§ The task: Reproduce exactly, from the data that follows, the line with "5. Click custom columns and edit the", the line with "both new and repeat customers.", and every line that lies between them.
====== Input data ======
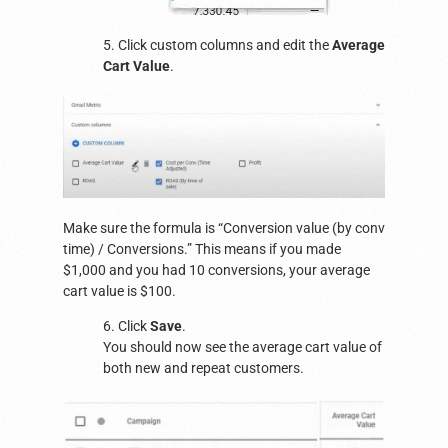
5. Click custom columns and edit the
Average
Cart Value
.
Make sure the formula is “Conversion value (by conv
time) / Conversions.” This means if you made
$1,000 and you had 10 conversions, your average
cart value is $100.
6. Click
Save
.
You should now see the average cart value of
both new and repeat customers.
======
====== Input data ======
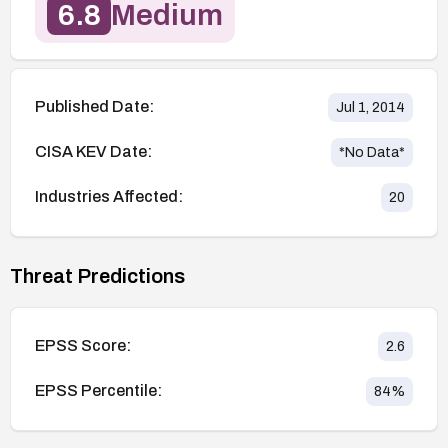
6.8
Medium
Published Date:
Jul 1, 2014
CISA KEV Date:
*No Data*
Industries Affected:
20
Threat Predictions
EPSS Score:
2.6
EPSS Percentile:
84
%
======
====== Input data ======
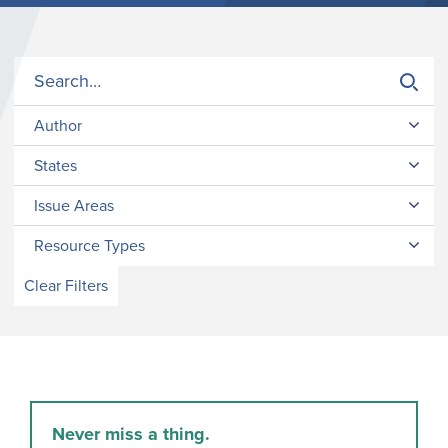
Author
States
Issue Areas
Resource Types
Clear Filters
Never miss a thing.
======
§ Response to the exercise:
5. Click custom columns and edit the
Average
Cart Value
.
Make sure the formula is “Conversion value (by conv
time) / Conversions.” This means if you made
$1,000 and you had 10 conversions, your average
cart value is $100.
6. Click
Save
.
You should now see the average cart value of
both new and repeat customers.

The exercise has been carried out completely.